Apuntes peripatéticos

Los irlandeses y Europa

Fueron de los primeros en ingresar –el referéndum de 1972 arrojó una inmensa mayoría a favor–, y la verdad es que la apuesta les fue estupendamente. Pertenecer al club europeo suponía muchas ventajas para un pequeño y hasta entonces aislado país agrícola (mar adentro, próxima parada Nueva York). Eran extremadamente atractivas las posibilidades que ofrecía la nueva coyuntura para las inversiones extranjeras, y se explotaron a fondo. Pero había una razón de otro orden, y muy honda, para entrar en Europa: la superación de la secular dependencia económica de Gran Bretaña. Recuerdo perfectamente la euforia que se apoderó del país al despertarse plenamente europeo. Era algo así como poder llegar a París directamente, prescindiendo de la ex imperial isla vecina.

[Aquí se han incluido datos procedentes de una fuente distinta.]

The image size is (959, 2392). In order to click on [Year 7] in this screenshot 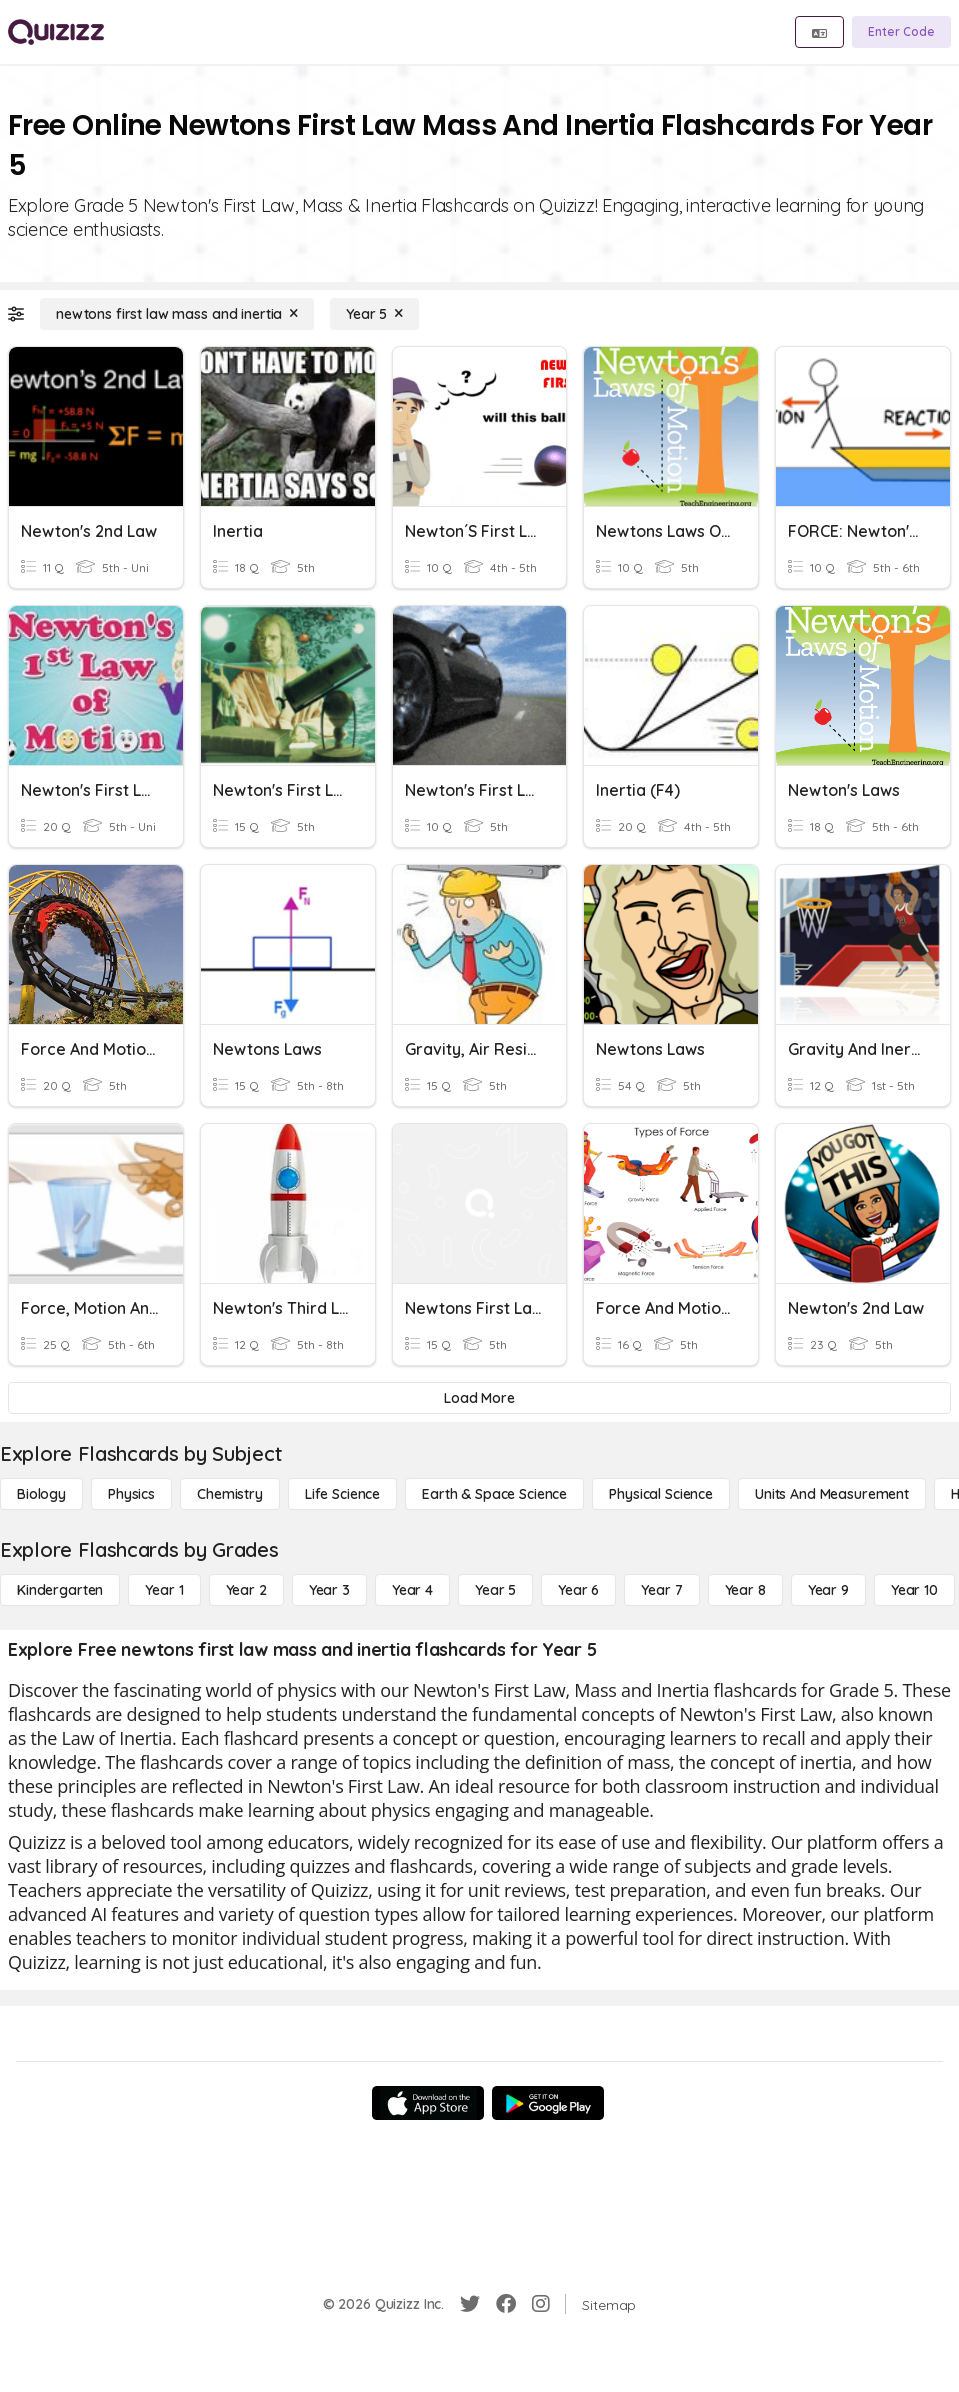, I will do `click(661, 1590)`. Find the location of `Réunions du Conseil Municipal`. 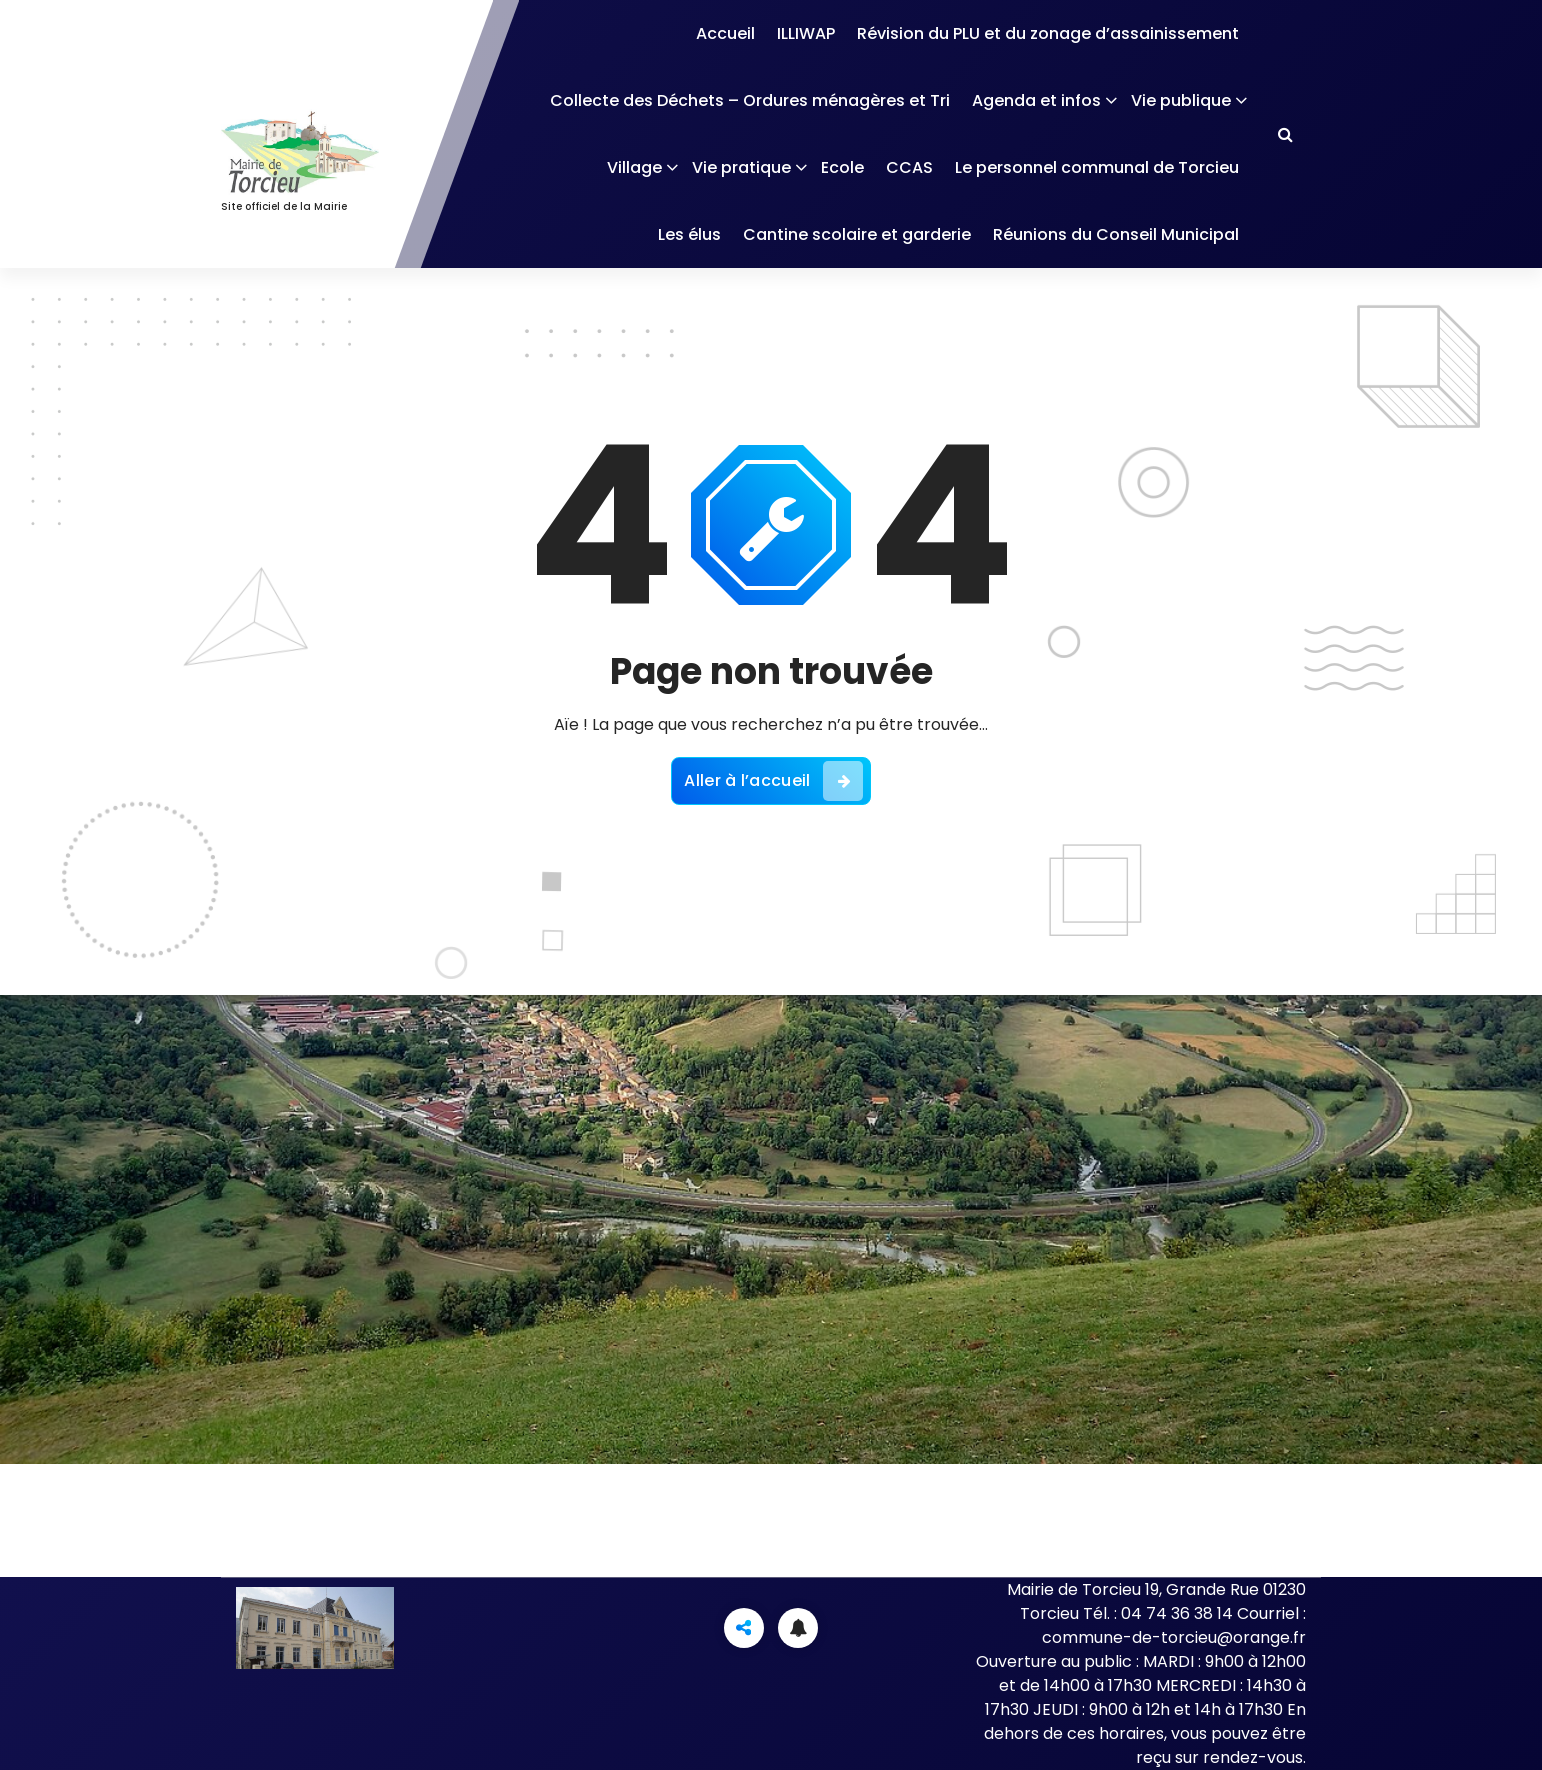

Réunions du Conseil Municipal is located at coordinates (1116, 234).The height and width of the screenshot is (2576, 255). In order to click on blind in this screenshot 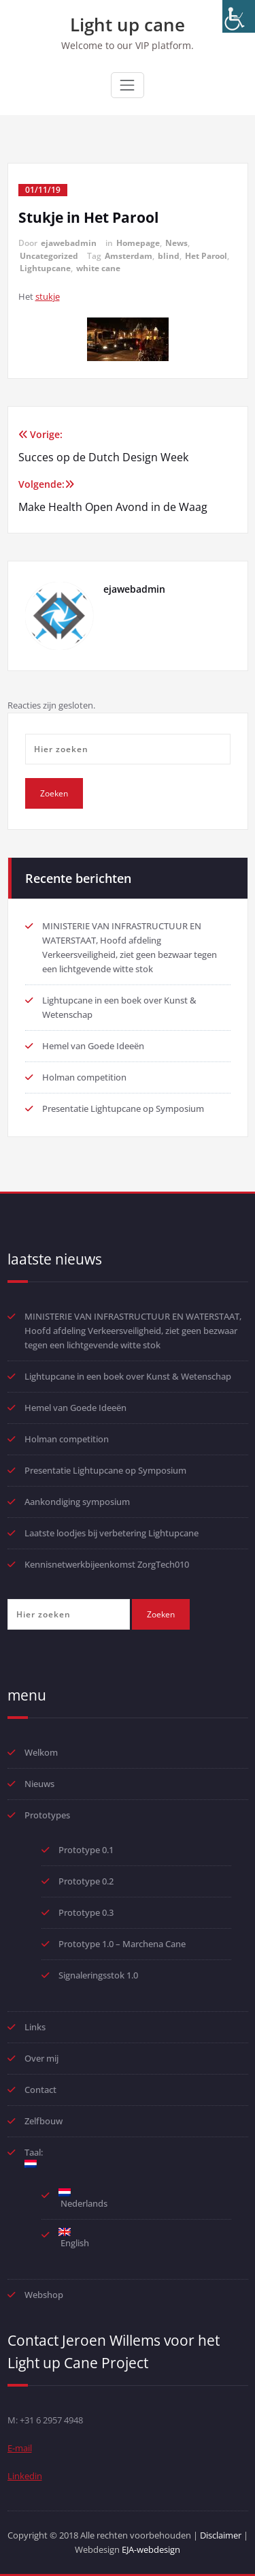, I will do `click(169, 256)`.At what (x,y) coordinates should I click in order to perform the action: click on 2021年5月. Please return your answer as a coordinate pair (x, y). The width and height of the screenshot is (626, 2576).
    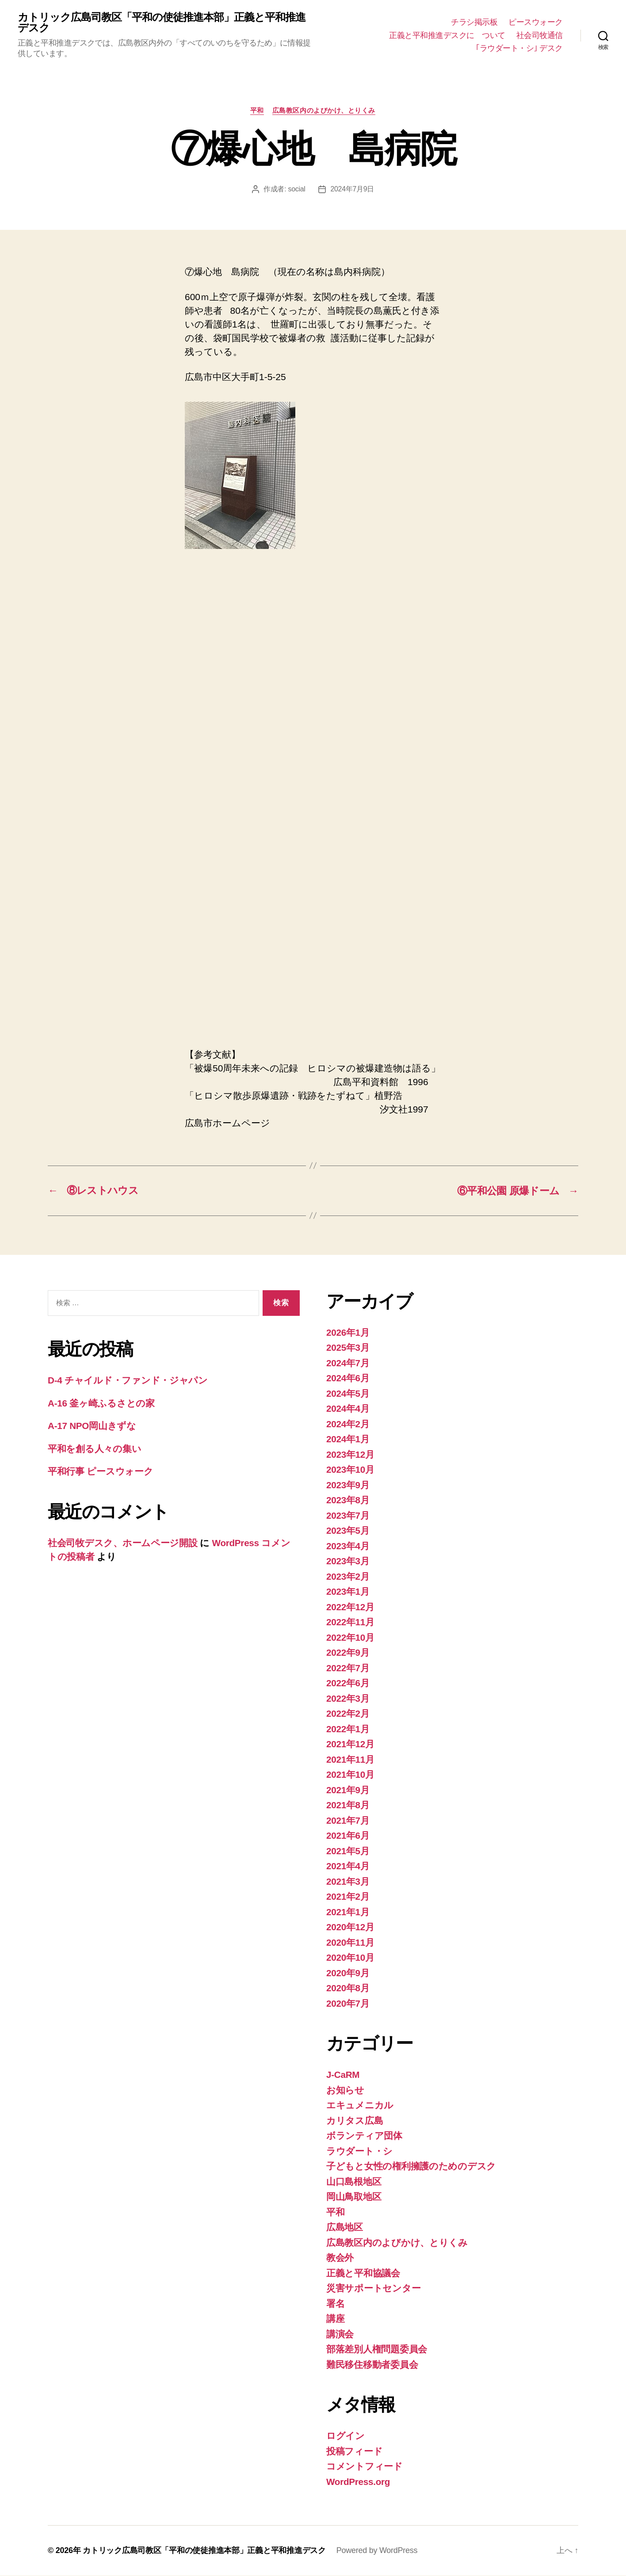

Recuerdo también cómo, en pleno boom, las conversaciones en Dublín giraban en torno a un solo tema: el astronómico incremento que registraban los precios de la vivienda. Para quienes tenían entonces en propiedad una casa, era una auténtica fiebre del oro. Y –la máxima obscenidad– se oía a la gente quejarse de tener sólo una. Porque con dos ya estaría su futuro resuelto, siempre que, como en el caso de las especulaciones bursátiles, vendiesen a tiempo. Muchos no lo hicieron, por codicia. Y vino el inevitable crash.

La codicia, dicen, es pecado mortal. Y otro tal la soberbia. El autodenominado Tigre Celta, repleto de esta, decidió un día que podía prescindir de la Europa que le había enriquecido. Ahora, en crisis y atemorizado, ha vuelto al redil. No ha sido,
digamos, un espectáculo muy edificante.